#### [Exercise]
Print the data exactly as written, but leave out each picture.

#### [Exercise input]

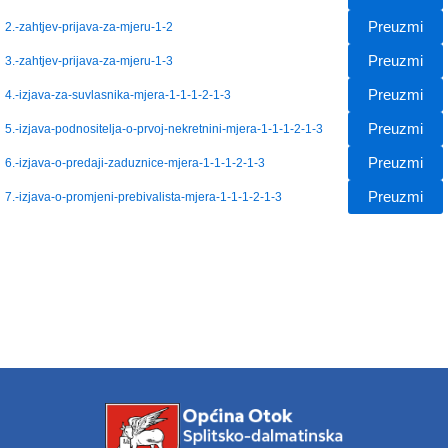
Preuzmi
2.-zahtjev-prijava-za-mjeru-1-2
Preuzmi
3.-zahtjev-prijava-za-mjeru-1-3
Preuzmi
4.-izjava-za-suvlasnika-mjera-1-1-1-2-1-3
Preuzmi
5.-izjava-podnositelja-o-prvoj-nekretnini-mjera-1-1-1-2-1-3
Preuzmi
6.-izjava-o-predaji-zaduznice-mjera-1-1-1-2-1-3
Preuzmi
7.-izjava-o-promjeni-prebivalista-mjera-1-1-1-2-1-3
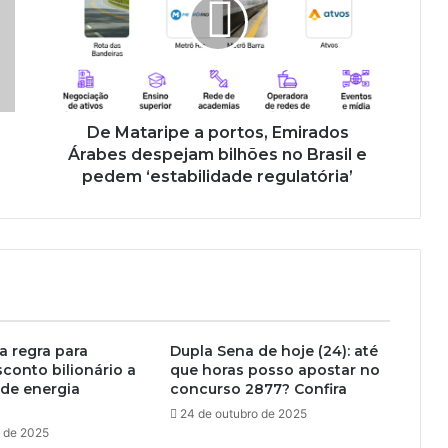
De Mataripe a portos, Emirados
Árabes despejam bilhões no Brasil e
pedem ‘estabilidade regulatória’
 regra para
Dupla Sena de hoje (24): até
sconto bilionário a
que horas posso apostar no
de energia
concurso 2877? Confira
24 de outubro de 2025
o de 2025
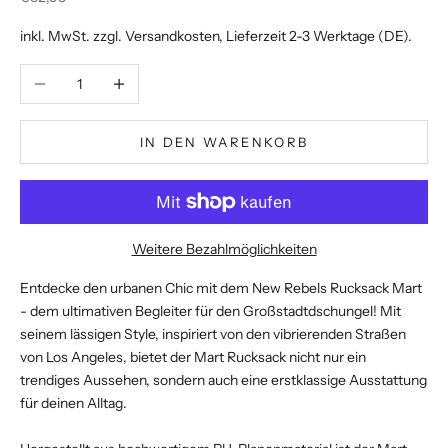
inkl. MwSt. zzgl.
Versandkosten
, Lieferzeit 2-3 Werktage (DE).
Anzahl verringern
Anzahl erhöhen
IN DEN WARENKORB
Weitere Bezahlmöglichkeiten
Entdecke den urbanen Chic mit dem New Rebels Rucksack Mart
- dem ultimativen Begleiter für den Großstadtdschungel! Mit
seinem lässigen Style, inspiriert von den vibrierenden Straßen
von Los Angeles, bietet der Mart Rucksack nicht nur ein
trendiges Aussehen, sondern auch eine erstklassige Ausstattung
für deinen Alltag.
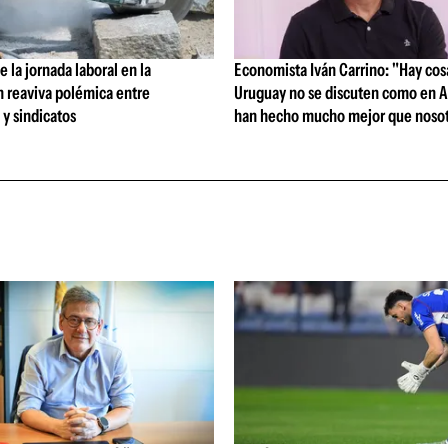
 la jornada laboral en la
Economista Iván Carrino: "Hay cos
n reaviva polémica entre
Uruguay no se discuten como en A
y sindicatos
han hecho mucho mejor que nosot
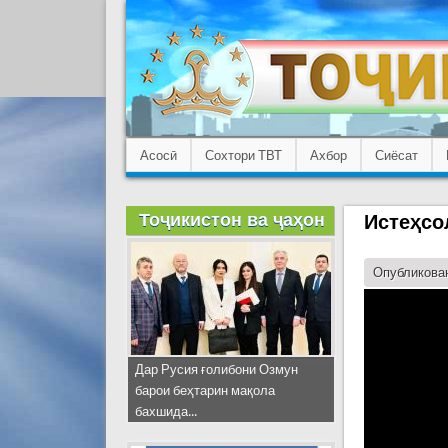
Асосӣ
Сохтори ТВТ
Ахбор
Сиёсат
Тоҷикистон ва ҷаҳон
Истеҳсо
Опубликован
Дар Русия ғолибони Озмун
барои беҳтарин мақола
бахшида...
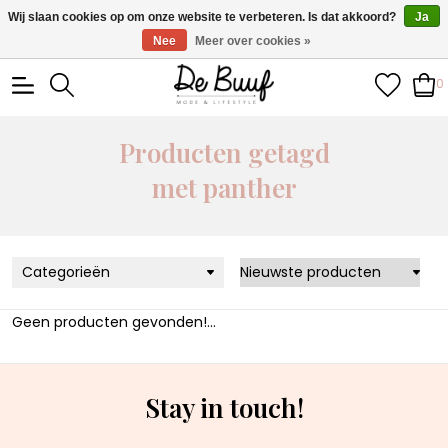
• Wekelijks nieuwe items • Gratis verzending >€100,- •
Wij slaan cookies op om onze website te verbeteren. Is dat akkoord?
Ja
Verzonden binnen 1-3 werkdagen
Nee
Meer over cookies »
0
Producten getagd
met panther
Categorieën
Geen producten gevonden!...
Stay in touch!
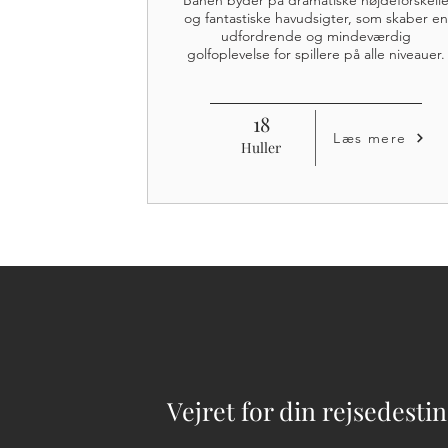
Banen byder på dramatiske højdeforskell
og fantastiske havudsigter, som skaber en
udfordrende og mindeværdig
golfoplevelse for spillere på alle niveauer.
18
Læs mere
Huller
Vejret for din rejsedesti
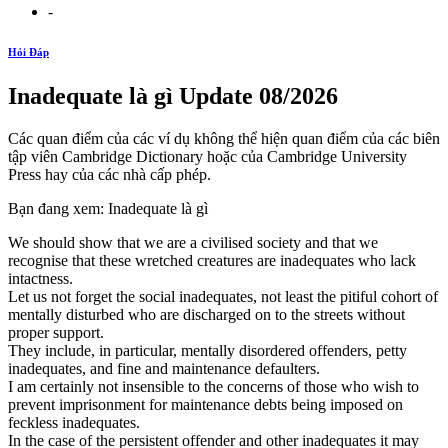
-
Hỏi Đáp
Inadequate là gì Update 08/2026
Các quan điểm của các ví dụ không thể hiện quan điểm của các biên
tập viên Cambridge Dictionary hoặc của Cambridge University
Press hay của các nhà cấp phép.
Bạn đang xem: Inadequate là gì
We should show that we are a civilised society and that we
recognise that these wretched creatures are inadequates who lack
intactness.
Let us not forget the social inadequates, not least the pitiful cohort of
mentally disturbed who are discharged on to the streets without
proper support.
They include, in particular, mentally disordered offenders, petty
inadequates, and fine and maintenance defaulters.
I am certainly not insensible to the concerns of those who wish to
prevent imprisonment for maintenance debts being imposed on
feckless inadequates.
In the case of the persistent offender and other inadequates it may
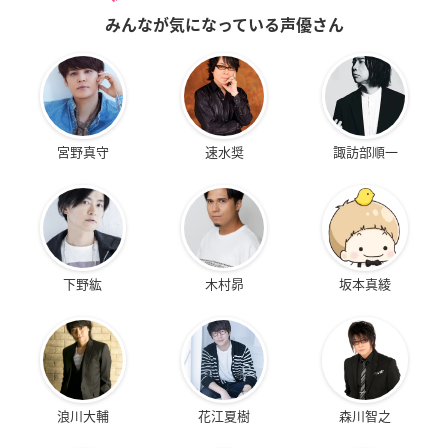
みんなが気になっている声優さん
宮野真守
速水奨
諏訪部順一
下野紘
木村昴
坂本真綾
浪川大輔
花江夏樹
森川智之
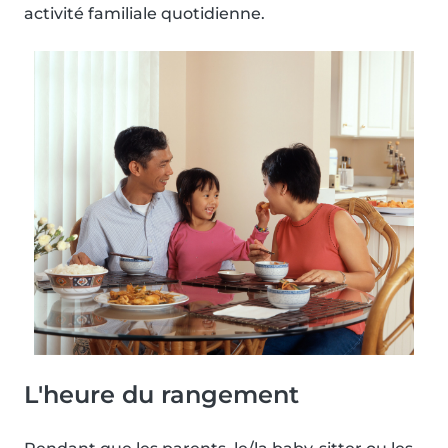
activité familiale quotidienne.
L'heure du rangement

#### [Exercise solution]
Preuzmi
2.-zahtjev-prijava-za-mjeru-1-2
Preuzmi
3.-zahtjev-prijava-za-mjeru-1-3
Preuzmi
4.-izjava-za-suvlasnika-mjera-1-1-1-2-1-3
Preuzmi
5.-izjava-podnositelja-o-prvoj-nekretnini-mjera-1-1-1-2-1-3
Preuzmi
6.-izjava-o-predaji-zaduznice-mjera-1-1-1-2-1-3
Preuzmi
7.-izjava-o-promjeni-prebivalista-mjera-1-1-1-2-1-3
De Mataripe a portos, Emirados
Árabes despejam bilhões no Brasil e
pedem ‘estabilidade regulatória’
 regra para
Dupla Sena de hoje (24): até
sconto bilionário a
que horas posso apostar no
de energia
concurso 2877? Confira
24 de outubro de 2025
o de 2025
inkl. MwSt. zzgl.
Versandkosten
, Lieferzeit 2-3 Werktage (DE).
Anzahl verringern
Anzahl erhöhen
IN DEN WARENKORB
Weitere Bezahlmöglichkeiten
Entdecke den urbanen Chic mit dem New Rebels Rucksack Mart
- dem ultimativen Begleiter für den Großstadtdschungel! Mit
seinem lässigen Style, inspiriert von den vibrierenden Straßen
von Los Angeles, bietet der Mart Rucksack nicht nur ein
trendiges Aussehen, sondern auch eine erstklassige Ausstattung
für deinen Alltag.
 la jornada laboral en la
Economista Iván Carrino: "Hay cos
n reaviva polémica entre
Uruguay no se discuten como en A
y sindicatos
han hecho mucho mejor que nosot
Асосӣ
Сохтори ТВТ
Ахбор
Сиёсат
Тоҷикистон ва ҷаҳон
Истеҳсо
Опубликован
Дар Русия ғолибони Озмун
барои беҳтарин мақола
бахшида...
• Wekelijks nieuwe items • Gratis verzending >€100,- •
Wij slaan cookies op om onze website te verbeteren. Is dat akkoord?
Ja
Verzonden binnen 1-3 werkdagen
Nee
Meer over cookies »
0
Producten getagd
met panther
Categorieën
Geen producten gevonden!...
Stay in touch!
Banen byder på dramatiske højdeforskell
og fantastiske havudsigter, som skaber en
udfordrende og mindeværdig
golfoplevelse for spillere på alle niveauer.
18
Læs mere
Huller
Vejret for din rejsedesti
-
Hỏi Đáp
Inadequate là gì Update 08/2026
Các quan điểm của các ví dụ không thể hiện quan điểm của các biên
tập viên Cambridge Dictionary hoặc của Cambridge University
Press hay của các nhà cấp phép.
Bạn đang xem: Inadequate là gì
We should show that we are a civilised society and that we
recognise that these wretched creatures are inadequates who lack
intactness.
Let us not forget the social inadequates, not least the pitiful cohort of
mentally disturbed who are discharged on to the streets without
proper support.
They include, in particular, mentally disordered offenders, petty
inadequates, and fine and maintenance defaulters.
I am certainly not insensible to the concerns of those who wish to
prevent imprisonment for maintenance debts being imposed on
feckless inadequates.
In the case of the persistent offender and other inadequates it may
みんなが気になっている声優さん
宮野真守
速水奨
諏訪部順一
下野紘
木村昴
坂本真綾
浪川大輔
花江夏樹
森川智之
activité familiale quotidienne.
L'heure du rangement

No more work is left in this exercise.